Monday, February 02, 2009

Doug Noland Calls PIMCO the Bane of Capitalism

[Post Summary]

His mouth is most sweet, Yes, he is altogether lovely.
Song of Solomon

* * * * *

Doug Noland is one person whose insightful analysis of credit markets over the still young 21st century has proven incredibly reliable in providing confirmation to this Elliott Wave analyst's stock market outlook time and time again. His command over the inner-workings of Structured Finance and the securities-based credit system is pure gold.

Mr. Noland writes a weekly column called the Credit Bubble Bulletin. It is a "must read" for me.

This week's column titled, "Inflationism: The Bane of Capitalism," attacks the [faulty] analytical mindset of the folks who run PIMCO and separates Noland as a courageous critic of policy whose outcome continues taking the world further down the road to financial ruin.

(I have the sneaking suspicion that, were Doug Noland to read the animated introduction at the PIMCO website, he would wonder whether the firm's lawyers approve. Claiming power to both manage risk and deliver returns in a day and age when the financial models of Nobel Laureates — particularly those at LTCM — have been shown abysmal failures could prove an unwelcome legal liability sometime in the not-too-distant future.)

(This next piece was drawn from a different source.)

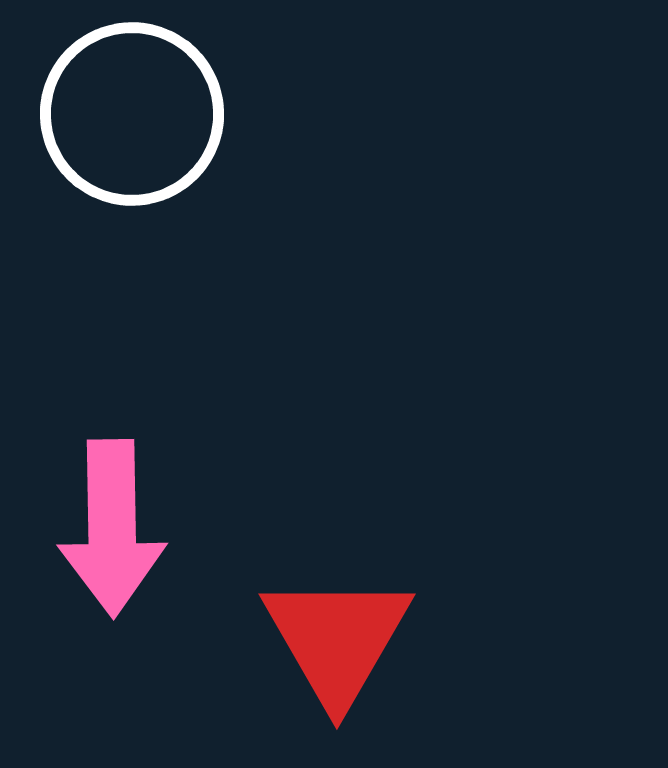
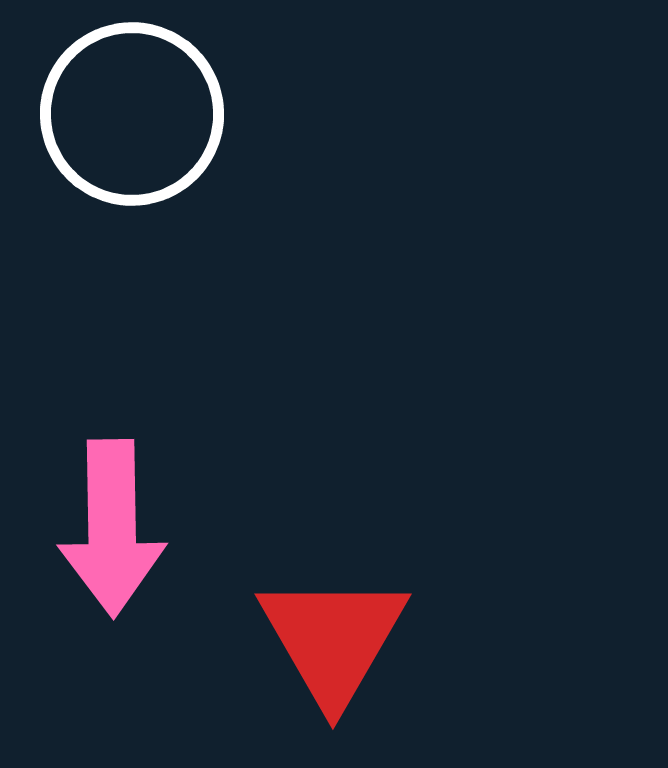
red triangle: moved 4 px left
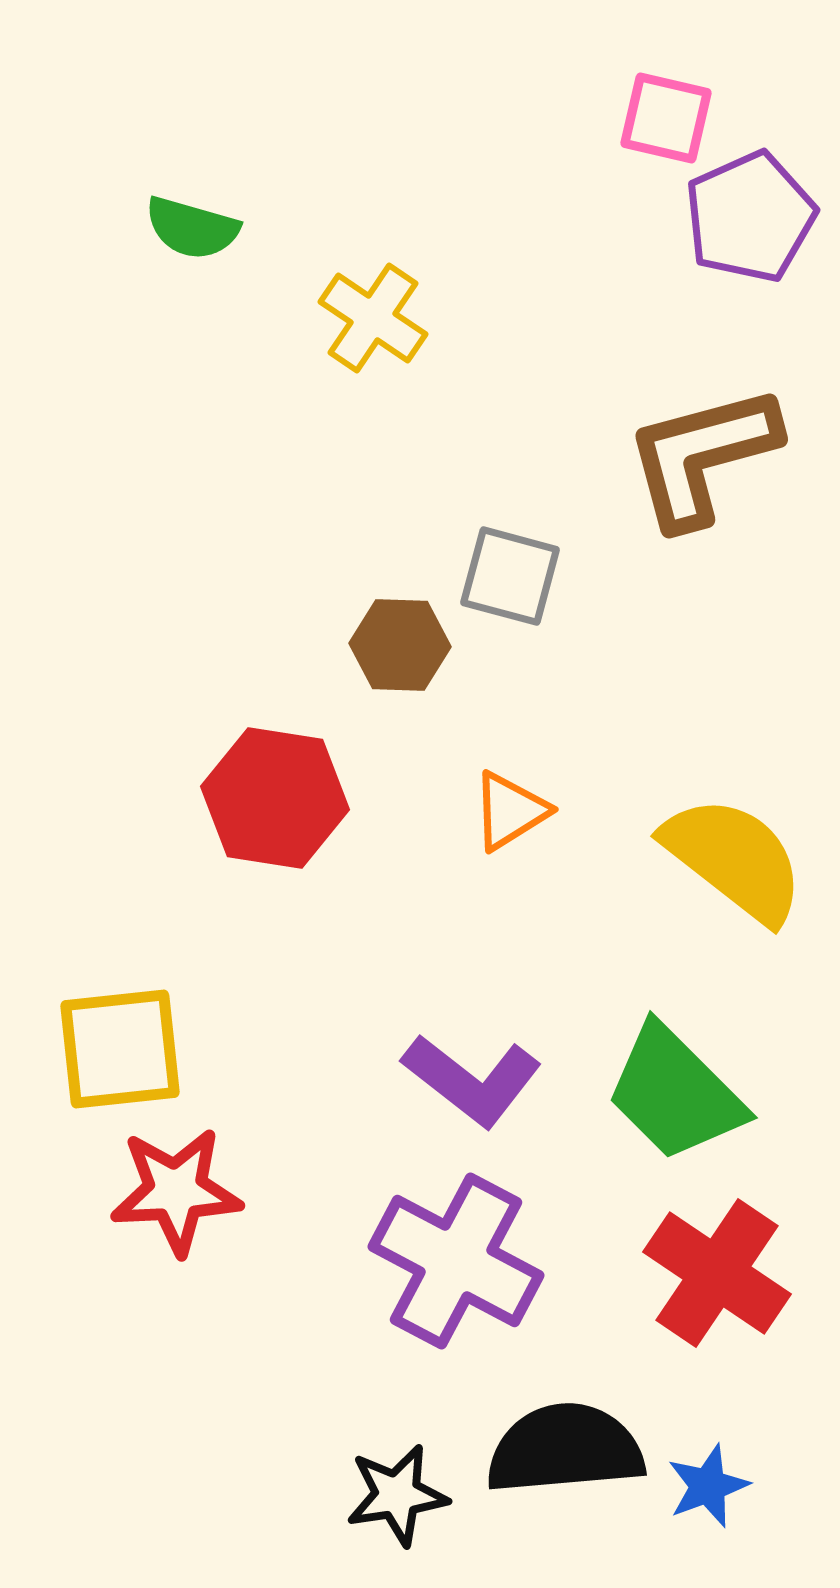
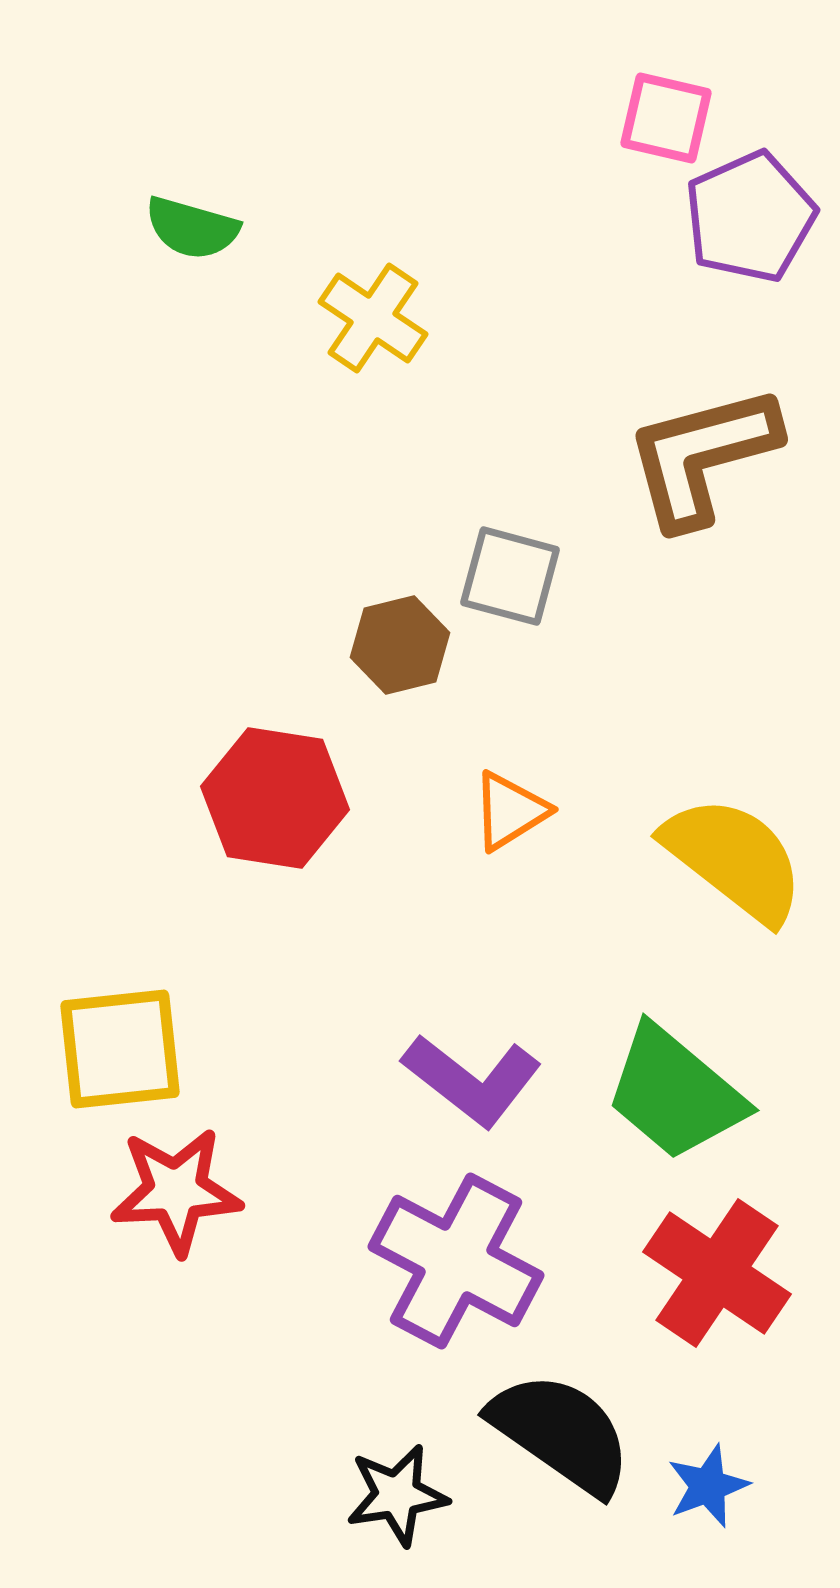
brown hexagon: rotated 16 degrees counterclockwise
green trapezoid: rotated 5 degrees counterclockwise
black semicircle: moved 4 px left, 16 px up; rotated 40 degrees clockwise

In calling to question policy prescriptions put forward by PIMCO's Bill Gross and Paul McCully Doug Noland lays out truth about the strong current against which PIMCO is swimming in its desperate attempt to sustain its mission statement's viability.
The financial sector is a black hole right now. With myriad assets Bubbles having burst, there is an enormous amount of debt today insufficiently backed by asset values. At the same time, there is a tremendous amount of debt backed by households, businesses, municipalities and our federal government. In terminology I have used in the past, the Credit Bubble has left both the Financial Sphere and the Economic Sphere grossly inflated. Total system debt has been severely impaired.
In other words there just is not enough real wealth being generated by the physical economy to sustain current debt structures. This is not rocket science, folks. Rather, it is the plain reality driving the Inflate or Die mentality of those whose portfolios are experiencing headwinds like never before.